──────── Input
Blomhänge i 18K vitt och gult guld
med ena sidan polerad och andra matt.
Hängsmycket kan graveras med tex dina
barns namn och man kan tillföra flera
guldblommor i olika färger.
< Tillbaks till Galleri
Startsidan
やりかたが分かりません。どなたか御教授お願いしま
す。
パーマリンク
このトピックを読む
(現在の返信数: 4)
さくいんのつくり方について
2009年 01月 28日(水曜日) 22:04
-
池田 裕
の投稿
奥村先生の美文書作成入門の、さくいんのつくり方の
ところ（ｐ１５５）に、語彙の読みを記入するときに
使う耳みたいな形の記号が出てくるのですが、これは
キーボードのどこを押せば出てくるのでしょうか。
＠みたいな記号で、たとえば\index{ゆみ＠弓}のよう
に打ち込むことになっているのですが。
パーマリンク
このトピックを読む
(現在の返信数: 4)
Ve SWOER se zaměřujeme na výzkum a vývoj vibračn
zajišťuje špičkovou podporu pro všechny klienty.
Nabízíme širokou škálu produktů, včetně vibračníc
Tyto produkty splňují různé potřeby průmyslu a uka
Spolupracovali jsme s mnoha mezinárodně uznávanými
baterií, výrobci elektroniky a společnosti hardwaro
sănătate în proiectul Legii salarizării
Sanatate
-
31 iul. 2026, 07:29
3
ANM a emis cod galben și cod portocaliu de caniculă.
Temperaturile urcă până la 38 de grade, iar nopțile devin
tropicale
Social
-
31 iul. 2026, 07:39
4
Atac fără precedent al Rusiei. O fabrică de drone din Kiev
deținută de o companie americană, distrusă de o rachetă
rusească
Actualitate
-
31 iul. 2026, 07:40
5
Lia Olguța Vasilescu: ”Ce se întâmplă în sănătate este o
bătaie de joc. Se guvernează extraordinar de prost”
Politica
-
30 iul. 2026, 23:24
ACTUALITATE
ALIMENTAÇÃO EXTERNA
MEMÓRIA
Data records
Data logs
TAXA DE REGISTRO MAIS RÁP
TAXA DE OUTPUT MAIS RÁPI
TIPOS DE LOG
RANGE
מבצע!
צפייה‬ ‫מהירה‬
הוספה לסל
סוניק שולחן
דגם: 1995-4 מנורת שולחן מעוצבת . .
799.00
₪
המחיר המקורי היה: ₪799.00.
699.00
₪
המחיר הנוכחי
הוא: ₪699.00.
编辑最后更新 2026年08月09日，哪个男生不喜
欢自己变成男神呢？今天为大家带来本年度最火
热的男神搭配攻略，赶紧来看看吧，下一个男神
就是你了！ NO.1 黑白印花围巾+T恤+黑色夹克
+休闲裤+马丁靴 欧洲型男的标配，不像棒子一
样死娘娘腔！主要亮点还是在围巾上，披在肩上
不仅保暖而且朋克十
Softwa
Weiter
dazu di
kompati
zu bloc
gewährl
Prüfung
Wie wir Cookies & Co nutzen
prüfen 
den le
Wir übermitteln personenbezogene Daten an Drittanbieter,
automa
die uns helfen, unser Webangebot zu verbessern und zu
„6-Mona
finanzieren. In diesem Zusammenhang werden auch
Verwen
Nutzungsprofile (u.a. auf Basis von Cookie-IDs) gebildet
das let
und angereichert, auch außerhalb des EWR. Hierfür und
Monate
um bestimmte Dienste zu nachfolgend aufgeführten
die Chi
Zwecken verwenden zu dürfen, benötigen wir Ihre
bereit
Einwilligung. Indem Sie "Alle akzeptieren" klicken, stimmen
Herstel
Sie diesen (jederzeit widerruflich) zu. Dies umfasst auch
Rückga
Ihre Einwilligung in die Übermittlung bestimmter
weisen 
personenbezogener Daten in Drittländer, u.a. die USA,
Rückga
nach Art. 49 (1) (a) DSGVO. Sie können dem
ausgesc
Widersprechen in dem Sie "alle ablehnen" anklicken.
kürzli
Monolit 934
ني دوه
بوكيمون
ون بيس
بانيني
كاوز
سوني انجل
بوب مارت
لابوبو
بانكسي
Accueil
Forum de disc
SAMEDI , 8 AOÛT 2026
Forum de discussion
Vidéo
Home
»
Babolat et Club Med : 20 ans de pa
────────────────
* Your assignment
What lines in the data above contain the word "Einwilligung"? Show them all.

* Reply to the exercise
Einwilligung. Indem Sie "Alle akzeptieren" klicken, stimmen
Ihre Einwilligung in die Übermittlung bestimmter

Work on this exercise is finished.